1. Construct initial estimators $g_n$ of $g_0(A, W)$ and $\overline{Q}_n$ of
   $\overline{Q}_0(A, W)$, ideally using data-adaptive regression techniques.
2. For each observation $i$, compute an estimate $H_n(a_i, w_i)$ of the
   auxiliary covariate $H(a_i,w_i)$.
3. Construct the one-dimensional logistic regression model,
   $$ \text{logit}\overline{Q}_{\epsilon, n}(a, w) =
   \text{logit}\overline{Q}_n(a, w) + \epsilon H_n(a, w),$$
   or an analogous regression model incorporating $H_n$ as weights. Estimate the
   regression model's parameter $\epsilon$, obtaining $\epsilon_n$. The outcome
   of this regression model yields $\overline{Q}_n^{\star}$.
4. Compute TML estimator $\Psi_n$ of the target parameter, defining update
   $\overline{Q}_n^{\star}$ of the initial estimate
   $\overline{Q}_{n, \epsilon_n}$:
   \begin{equation}
     \psi_n = \Psi(P_n^{\star}) = \frac{1}{n} \sum_{i = 1}^n
     \overline{Q}_n^{\star}(d(A_i, W_i), W_i).
     (\#eq:tmle)
   \end{equation}

As [discussed previously](#tmle3), TML estimators are constructed so as to be
_asymptotically linear_ and are usually _doubly robust_. Asymptotic linearity
means that the asymptotic difference between the estimator $\psi_n$ and the
target parameter $\psi_0$ can be expressed in terms of the EIF, that is,
\begin{equation}
  \sqrt{n}(\psi_n - \psi_0) = \frac{1}{\sqrt{n}}\sum_{i=1}^n D(P_0)(O_i) +
    o_p(1).
  (\#eq:asymplin-shift)
\end{equation}
Together with regularity, asymptotic linearity establishes a class of estimators
whose asymptotic variance is bounded from below by the asymptotic variance of
the EIF. This means that such estimators are solutions to the EIF estimating
equation (i.e., plugging the TML estimator $\psi_n$ into the EIF equation
results in a solution close to zero) and that their sampling variance may be
approximated by the variance of the EIF in closed form.
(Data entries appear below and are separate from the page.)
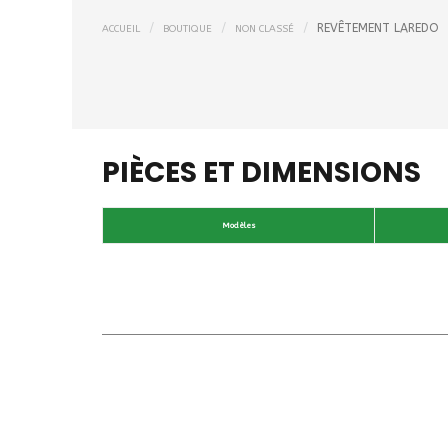
REVÊTEMENT LAREDO
ACCUEIL
BOUTIQUE
NON CLASSÉ
PIÈCES ET DIMENSIONS
Modèles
This latter fact is
computationally convenient, as resampling methods (e.g., the bootstrap) are not
strictly necessary for variance estimation. A central limit theorem establishes
that the asymptotic distribution of the estimator $\psi_n$ is centered at
$\psi_0$ and is Gaussian:
\begin{equation}
  \sqrt{n}(\psi_n - \psi_0) \to \text{Normal}(0, \sigma^2(D(P_0))).
  (\#eq:tmle-gaussian-shift)
\end{equation}
Thus, an estimate $\sigma_n^2$ of the variance $\sigma^2(D(P_0))$ may be
computed
\begin{equation}
  \sigma_n^2 = \frac{1}{n} \sum_{i = 1}^{n} D^2(\overline{Q}_n^{\star},
  g_n)(O_i),
  (\#eq:eif-var-shift)
\end{equation}
allowing for Wald-style confidence intervals at coverage level $(1 - \alpha)$ to
be computed as $\psi_n \pm z_{(1 - \alpha/2)} \cdot \sigma_n / \sqrt{n}$. Under
certain conditions, the resampling based on the bootstrap may also be used to
compute $\sigma_n^2$ [@vdl2011targeted].

<!--
Recall that the asymptotic distribution of TML estimators has been studied
thoroughly:
$$\psi_n - \psi_0 = (P_n - P_0) \cdot D(\bar{Q}_n^{\star}, g_n) +
R(\hat{P}^{\star}, P_0),$$
which, provided the following two conditions,

1. If $D(\bar{Q}_n^{\star}, g_n)$ converges to $D(P_0)$ in $L_2(P_0)$ norm, and
2. the size of the class of functions considered for estimation of
   $\bar{Q}_n^{\star}$ and $g_n$ is bounded (technically, $\exists \mathcal{F}$
   such that $D(\bar{Q}_n^{\star}, g_n) \in \mathcal{F}$ _whp_, where
   $\mathcal{F}$ is a Donsker class),
readily admits the conclusion that
$\psi_n - \psi_0 = (P_n - P_0) \cdot D(P_0) + R(\hat{P}^{\star}, P_0)$.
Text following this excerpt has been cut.